Тяжело донашивающая ребенка, Калерия морщила губы в улыбке, кивала мне и долго потом следила за моим взглядом: правда ли, что я не ношу камня за пазухой, не обиделся на нее. Бедная женщина. Она была в том уже состоянии, когда все земное докучает, мешает, боль и тревога сосредоточены на том, что внутри, а не снаружи, что ее мучает, но и дарит светлую радость небывалого, ни на что не похожего состояния и жуткой тайны ожидания того, что за этим последует, муки ее завершатся новой жизнью, подумать только, зачатой на войне.
Ребенка мира! Первенца! Ее первенца! Ради которого она и сама родилась, росла. Не для войны же, не для работы, пусть и в отдаленности от фронта, рождалась она!
Калерия заметно помягчела нравом, сделалась уступчивей, заискивала перед сестрой, как я заметил, самой тут непреклонной; не вступала в стычки с Азарием, даже подарила ему что-то заграничное, вроде ручку-многоцветку. Правда, он ее забыл в желобке окна. Отцу с матерью тоже что-то подарила. Тасе — платье да пальто. Васе — ботинки, хотя и поношенные, но совсем еще крепкие. А вот у жены моей подарков от Калерии и ее капитана не было, видать, они понимали: никаких подарков она не примет, да еще такой отлуп даст трофейщикам, что зубы заноют.
В общем и целом отношения в доме более или менее утряслись. Калерия капризничала, или, как тут говорили, «дековалась», только над матерью, да и то нечасто. Мать терпела и всех терпеть просила. «Господь простит», — говорила.

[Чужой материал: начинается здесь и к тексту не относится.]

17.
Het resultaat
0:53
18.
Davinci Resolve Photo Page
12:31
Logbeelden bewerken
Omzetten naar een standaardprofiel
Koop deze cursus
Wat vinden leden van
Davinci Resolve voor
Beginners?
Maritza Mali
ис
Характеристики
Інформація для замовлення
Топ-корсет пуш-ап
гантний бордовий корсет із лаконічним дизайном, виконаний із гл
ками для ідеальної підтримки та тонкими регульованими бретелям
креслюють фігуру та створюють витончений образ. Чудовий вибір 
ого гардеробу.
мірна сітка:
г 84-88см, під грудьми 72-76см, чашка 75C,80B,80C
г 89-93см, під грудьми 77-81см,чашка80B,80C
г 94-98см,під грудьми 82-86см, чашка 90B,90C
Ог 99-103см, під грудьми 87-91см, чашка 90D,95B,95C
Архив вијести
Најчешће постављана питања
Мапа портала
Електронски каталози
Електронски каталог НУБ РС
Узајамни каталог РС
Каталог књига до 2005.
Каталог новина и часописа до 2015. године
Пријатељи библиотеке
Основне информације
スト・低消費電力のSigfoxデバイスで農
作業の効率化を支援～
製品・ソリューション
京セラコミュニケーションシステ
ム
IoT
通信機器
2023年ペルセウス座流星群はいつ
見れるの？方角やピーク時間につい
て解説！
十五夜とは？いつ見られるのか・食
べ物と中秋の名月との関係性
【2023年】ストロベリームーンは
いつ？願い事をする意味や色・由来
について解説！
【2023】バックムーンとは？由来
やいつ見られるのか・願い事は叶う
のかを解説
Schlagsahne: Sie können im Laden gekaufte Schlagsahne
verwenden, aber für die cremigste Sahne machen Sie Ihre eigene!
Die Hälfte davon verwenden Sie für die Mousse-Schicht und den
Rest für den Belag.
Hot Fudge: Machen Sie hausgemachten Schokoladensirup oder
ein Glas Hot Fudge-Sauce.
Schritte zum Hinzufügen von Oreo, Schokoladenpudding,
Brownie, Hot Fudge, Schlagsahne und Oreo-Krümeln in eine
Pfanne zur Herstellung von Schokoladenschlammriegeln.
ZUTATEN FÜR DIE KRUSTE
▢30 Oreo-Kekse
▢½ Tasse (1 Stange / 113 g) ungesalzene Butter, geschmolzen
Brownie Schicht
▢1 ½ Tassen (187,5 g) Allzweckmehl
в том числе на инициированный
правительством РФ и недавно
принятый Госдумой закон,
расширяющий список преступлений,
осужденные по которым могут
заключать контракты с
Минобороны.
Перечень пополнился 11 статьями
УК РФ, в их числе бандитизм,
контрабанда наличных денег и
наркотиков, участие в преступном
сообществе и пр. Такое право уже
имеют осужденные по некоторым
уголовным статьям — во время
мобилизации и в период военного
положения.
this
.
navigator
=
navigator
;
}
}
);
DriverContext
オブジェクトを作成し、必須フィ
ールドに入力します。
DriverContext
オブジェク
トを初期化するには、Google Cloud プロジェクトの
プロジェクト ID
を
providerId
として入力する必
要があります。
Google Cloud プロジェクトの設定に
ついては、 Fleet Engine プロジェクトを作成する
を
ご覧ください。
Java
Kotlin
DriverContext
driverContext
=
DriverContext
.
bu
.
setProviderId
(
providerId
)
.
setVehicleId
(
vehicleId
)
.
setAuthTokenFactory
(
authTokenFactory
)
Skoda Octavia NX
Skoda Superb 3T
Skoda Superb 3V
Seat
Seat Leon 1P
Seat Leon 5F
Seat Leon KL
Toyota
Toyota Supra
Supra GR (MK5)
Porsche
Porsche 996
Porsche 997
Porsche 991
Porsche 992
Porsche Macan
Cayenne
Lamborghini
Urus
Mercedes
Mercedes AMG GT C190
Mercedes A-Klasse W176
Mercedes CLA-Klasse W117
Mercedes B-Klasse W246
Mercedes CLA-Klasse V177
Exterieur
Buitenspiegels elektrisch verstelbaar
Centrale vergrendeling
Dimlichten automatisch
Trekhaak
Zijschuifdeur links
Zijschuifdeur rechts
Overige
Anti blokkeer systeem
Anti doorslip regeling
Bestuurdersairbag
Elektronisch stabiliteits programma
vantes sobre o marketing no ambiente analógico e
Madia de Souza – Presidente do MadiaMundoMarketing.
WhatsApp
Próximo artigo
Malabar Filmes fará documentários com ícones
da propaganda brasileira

Но жизнь под одной крышей — тесная жизнь, тут друг от друга не спрячешься. Мой свояк Иван Абрамович с семьей переехал из Шайтана в Архиповку, поближе к городу, всего она в шести верстах от города, та Архиповка. Он часто привозил на салазках мороженое молоко на продажу, из овощей кое-что — он сбивался на дом. И пока жена его торговала на базаре, Иван Абрамович вел с нами разговоры, да все больше на политические темы иль нравственно-социальные.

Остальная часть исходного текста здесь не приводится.